As divergências devem estar ligadas diretamente à condenação ou à absolvição. Outros aspectos, como a dosimetria da pena, não autorizam esse tipo de recurso. “Os votos divergentes devem afirmar, de forma inequívoca, a improcedência da acusação. Caso esse requisito não seja preenchido, não será possível levar automaticamente o caso ao plenário por essa via”, diz Julia Cassab, advogada criminalista do escritório João Victor Abreu Advogados Associados.
A exigência de ao menos dois votos divergentes foi definida pelo STF em 2018. Advogado criminalista e especialista em processo penal pela Universidade de Coimbra, Juliano Callegari Melchiori explica que esse critério funciona como um “filtro”: só se o argumento da defesa for relevante e houver divergência real entre os ministros é que o caso pode ser reexaminado pelo plenário.
Na prática, os embargos infringentes permitem que o caso saia do colegiado menor (a Primeira Turma) e seja avaliado pelo plenário do STF, formado pelos onze ministros.

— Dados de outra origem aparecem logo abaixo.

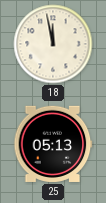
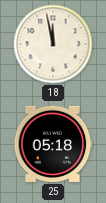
25: 05:13 -> 05:18
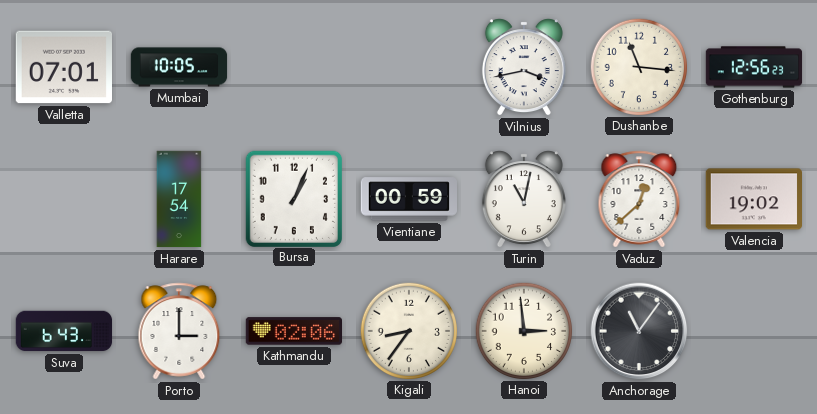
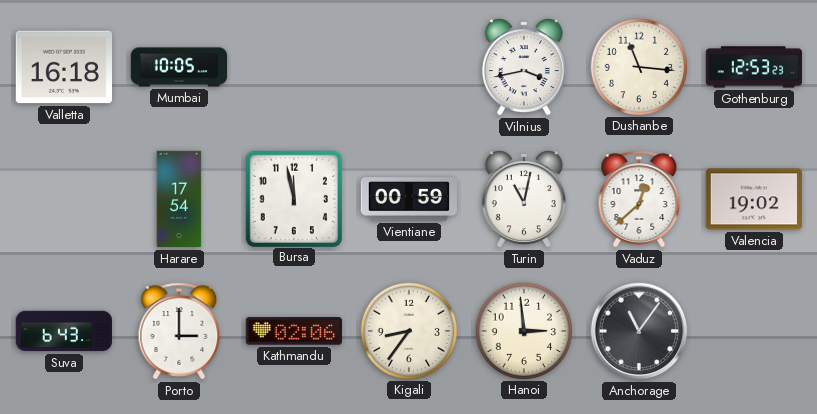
Valletta: 07:01 -> 16:18
Gothenburg: 12:56 -> 12:53
Bursa: 1:04 -> 11:58
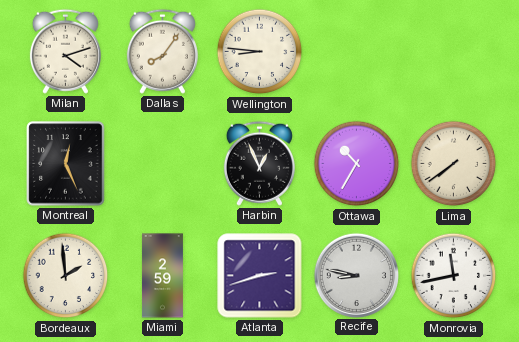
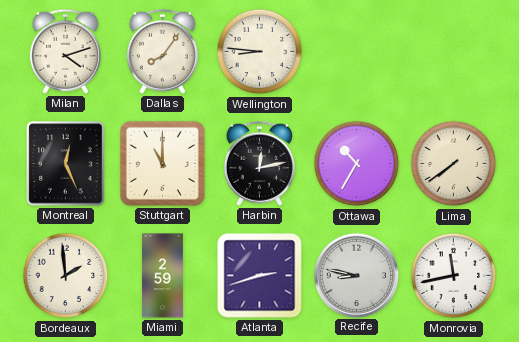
Stuttgart: none -> 11:00
Harbin: 12:56 -> 12:13
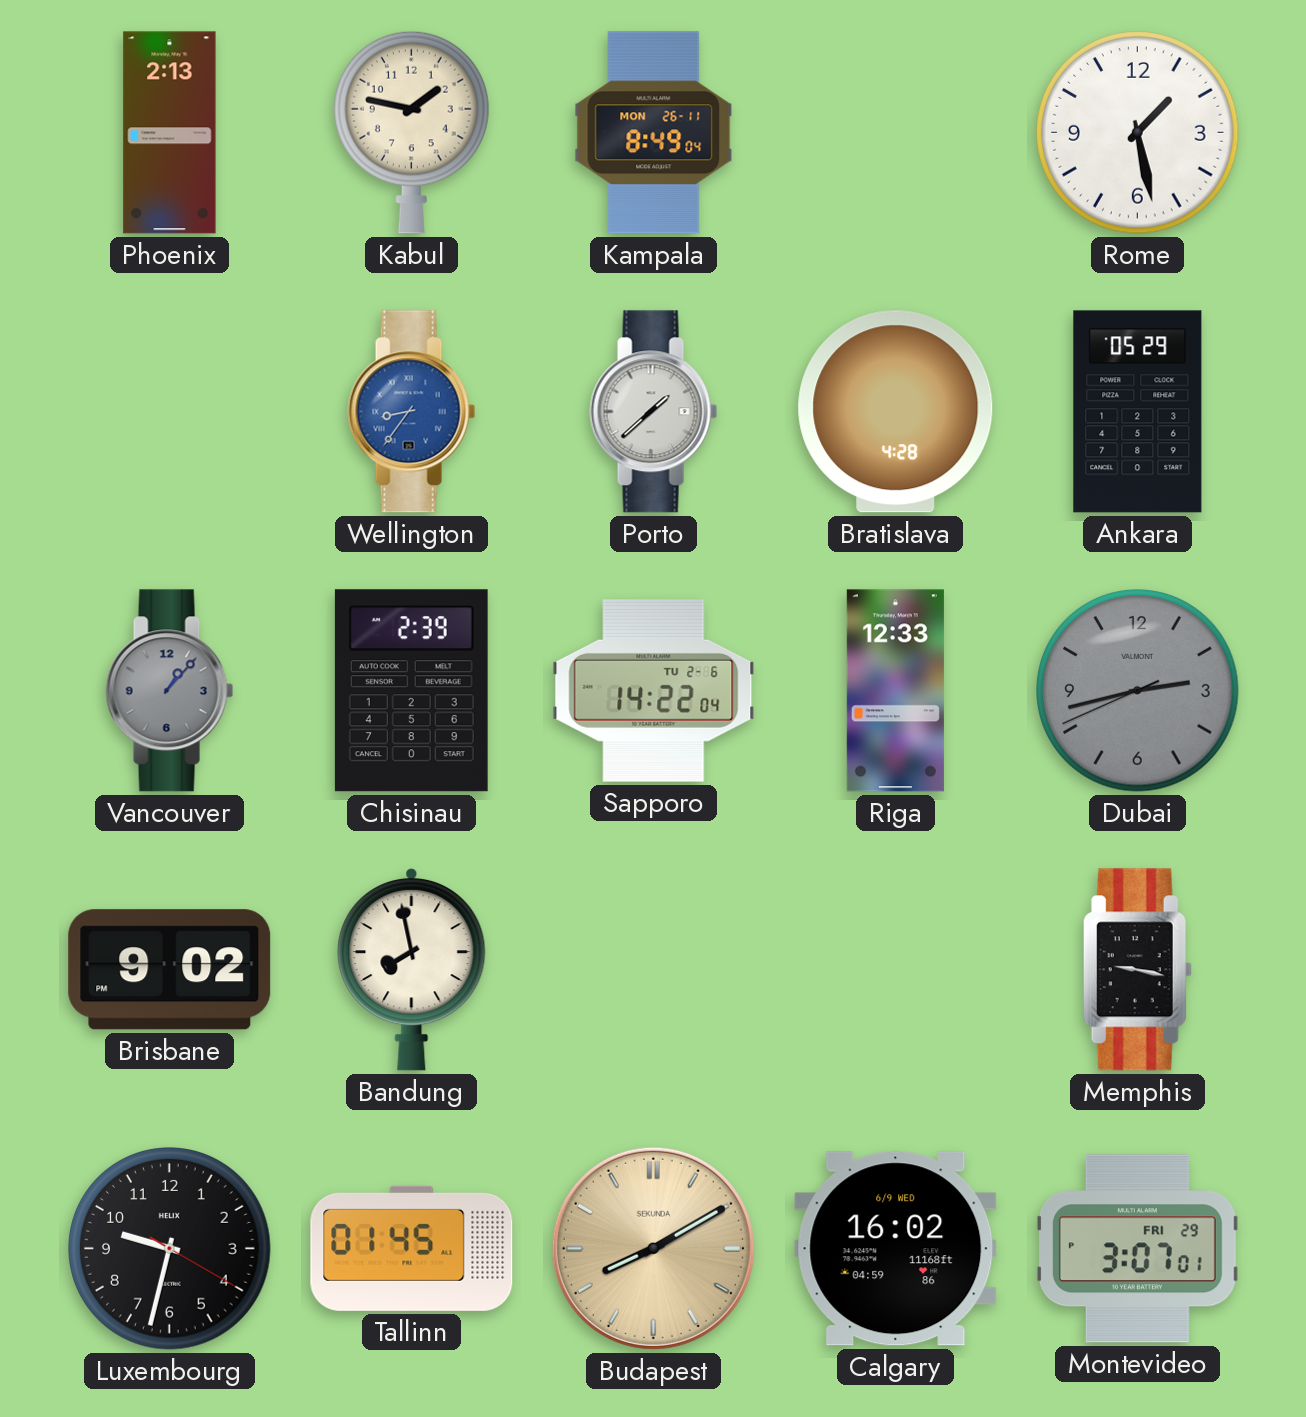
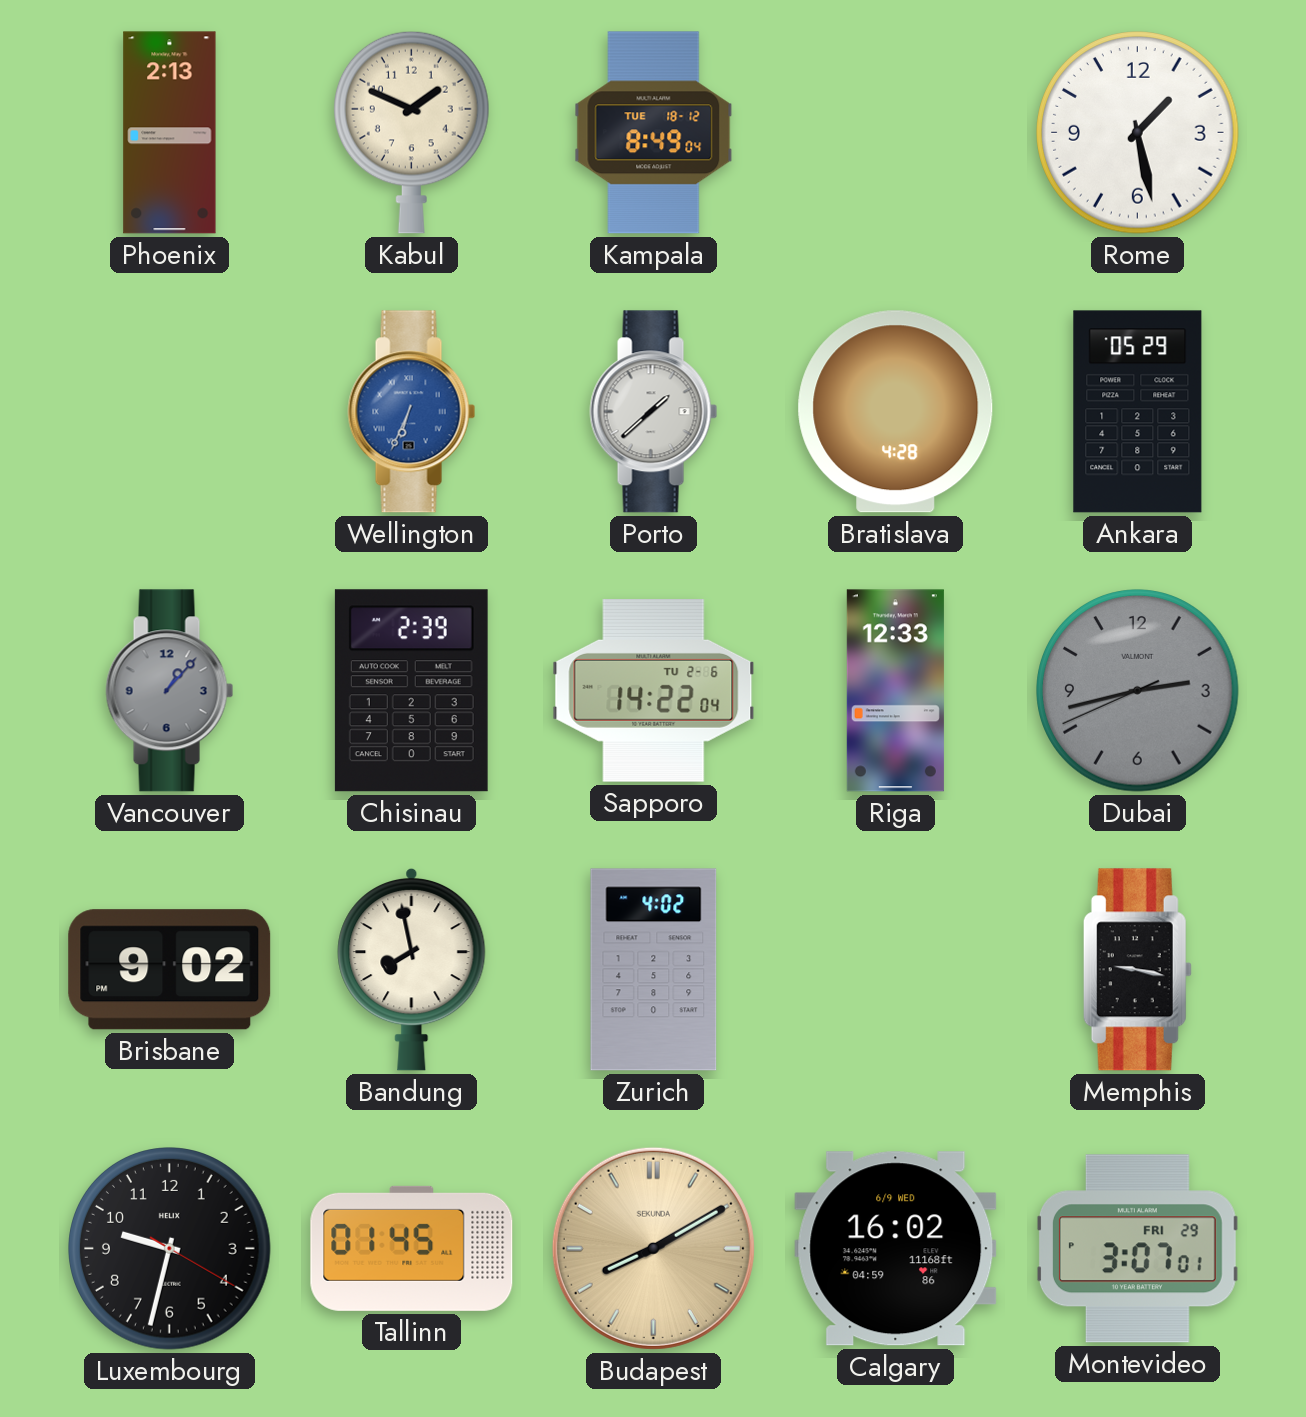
Kabul: 1:47 -> 1:49
Kampala date: MON 26-11 -> TUE 18-12
Wellington: 8:36 -> 6:34
Zurich: none -> 4:02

Segundo Raquel Scalcon, professora de direito penal na Faculdade de Direito da FGV em São Paulo, considerando casos recentes, também haveria a possibilidade de o caso migrar para a Segunda Turma, embora a hipótese seja menos provável.
Recurso já foi usado outras vezes. Em 2018, por exemplo, o STF rejeitou os embargos infringentes apresentados pela defesa do ex-deputado Paulo Maluf, condenado por lavagem de dinheiro, pois, na ocasião, houve apenas um voto divergente.
Outra opção não depende do placar da votação
Outra alternativa para a defesa dos réus em caso de condenação são os “embargos de declaração”. Eles podem ser apresentados independentemente do resultado da votação.
Os embargos servem para apontar omissões, contradições ou passagens obscuras em determinada decisão. Nesses casos, o julgamento é feito pelo mesmo colegiado que decidiu pela condenação (no caso, a Primeira Turma do STF). “Uma contrariedade poderia ser alegada se, dentro do próprio voto, por exemplo, se diga uma coisa que parece que está em contradição com outra, então é possível recorrer a esse recurso para pedir que haja esclarecimento. Mas é um recurso que tem natureza complementar, não tem grande abrangência”, explica Scalcon, da FGV.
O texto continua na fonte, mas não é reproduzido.